WARNING: Failed to execute function create_switchingprofile: Service cluster: 'https://mgr.dev.nsxt.CompanyName.int' is unavailable. Please, check NSX setup and/or configuration, will retry after 5 seconds
Creating switching profile election-profile-tkgi-########-####-####-####-ada361ae8156

 

  • This can be seen in 2 sections of the openssl_cmd.txt logs:

openssl s_client -connect mgr.dev.nsxt.CompanyName.int:443
CONNECTED(00000003)

depth=0 C = US, ST = State, L = City, OU = server, O = CompanyName Worldwide, CN = mgr.dev.nsxt.CompanyName.int
verify error:num=20:unable to get local issuer certificate
verify return:1
depth=0 C = US, ST = State, L = City, OU = server, O = CompanyName Worldwide, CN = mgr.dev.nsxt.CompanyName.int
verify error:num=27:certificate not trusted
verify return:1
depth=0 C = US, ST = State, L = City, OU = server, O = CompanyName Worldwide, CN = mgr.dev.nsxt.CompanyName.int
verify error:num=21:unable to verify the first certificate
verify return:1
---
Certificate chain
 0 s:/C=US/ST=State/L=City/OU=server/O=CompanyName Worldwide/CN=mgr.dev.nsxt.CompanyName.int
   i:/C=BE/O=CompanyName Worldwide/OU=Corporate Security/CN=CompanyName DEV Generic Sub CA1 G2
---

 

SSL-Session:

    Protocol  : TLSv1.2
    Cipher    : ECDHE-RSA-AES256-GCM-SHA384
    Session-ID: ############################################################
    Session-ID-ctx:
    Master-Key: ########################################################################
    Key-Arg   : None
    PSK identity: None
    PSK identity hint: None
    SRP username: None
    Start Time: 1538676671
    Timeout   : 300 (sec)
    Verify return code: 21 (unable to verify the first certificate)
---

 

  • This can also be seen in the ncp_pre-start.stderr.log:

 

No handlers could be found for logger "vmware_nsxlib.v3.cluster"
Traceback (most recent call last):
  File "/usr/local/bin/configure_nsx_resources", line 285, in <module>
    if not args.func(args):
  File "/usr/local/bin/configure_nsx_resources", line 40, in wrapper
    raise e
vmware_nsxlib.v3.exceptions.ServiceClusterUnavailable: Service cluster: 'https://mgr.dev.nsxt.CompanyName.int' is unavailable.

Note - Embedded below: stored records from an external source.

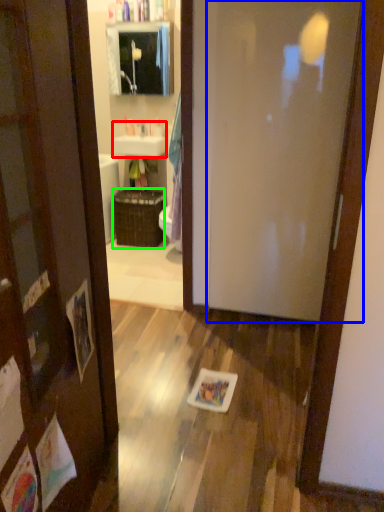 Question: Which is nearer to the sink (highlighted by a red box)? door (highlighted by a blue box) or basket (highlighted by a green box).

Choices:
 (A) door
 (B) basket

Answer: (B) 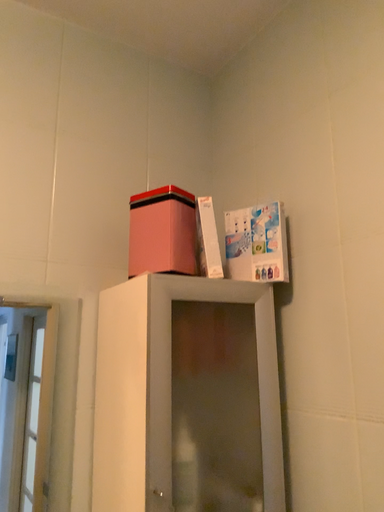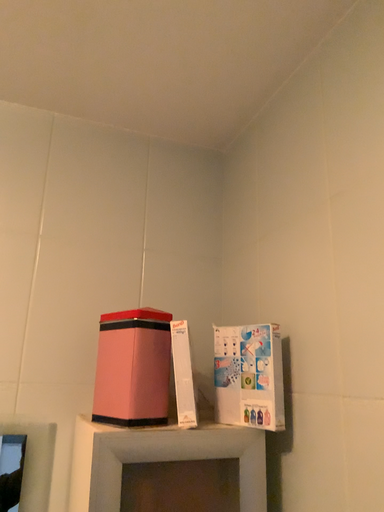 Question: Which way did the camera rotate in the video?

Choices:
 (A) rotated right
 (B) rotated left

Answer: (B) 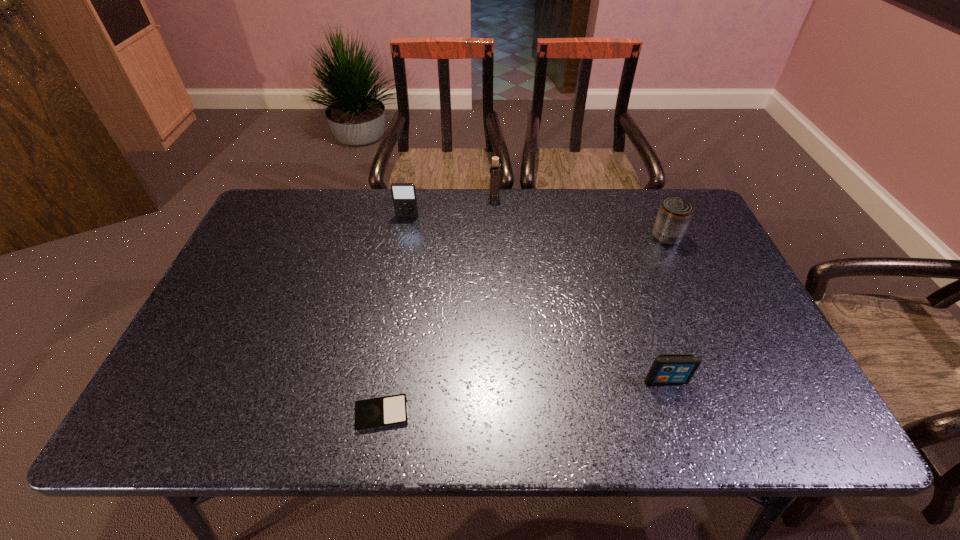 Where is `vacant area between the rightmost object and the tallest object`? vacant area between the rightmost object and the tallest object is located at coordinates (581, 217).

At what (x,y) coordinates should I click in order to perform the action: click on free spot between the third object from left to right and the rightmost object. Please return your answer as a coordinate pair (x, y). This screenshot has height=540, width=960. Looking at the image, I should click on (581, 217).

Locate an element on the screen. free area in between the rightmost object and the shortest iPod is located at coordinates (524, 325).

Identify the location of unoccupied area between the tallest iPod and the rightmost iPod. (537, 299).

This screenshot has width=960, height=540. What are the coordinates of `vacant space that's between the farthest object and the second shortest iPod` in the screenshot? It's located at (580, 289).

Please, check NSX setup and/or configuration

 

  • Download the NSX Manager CA certificate and view the certificate using openssl or crypto shell. You will see CA:FALSE, pathlen:0 in the X509v3 Basic Constraints: critical section.

Environment

VMware Tanzu Kubernetes Grid Integrated 1.x

Cause

  • An error in certificate creation for NSX will cause failures in TKGI installations and upgrades.
  • The root cause of this issue is the below lines in the certificate:

    X509v3 Basic Constraints: critical
    CA:FALSE, pathlen:0

  • You will need to configure your NSX Manager certificate correctly. CA: cannot be FALSE while pathlen: 0.

Resolution

Properly configuring your certificate per industry standards permanently resolves the issue.

Additional Information

https://docs.openssl.org/3.3/man5/x509v3_config/#name 

 

Certificate authority - OpenSSL Basic Constraints - Information Security Stack Exchange

https://security.stackexchange.com/questions/153310/openssl-basic-constraints


Impact/Risks:

Configuring the certificate in accordance with industry standards has no negative impacts on the environment in fact that is the only way to make the software work.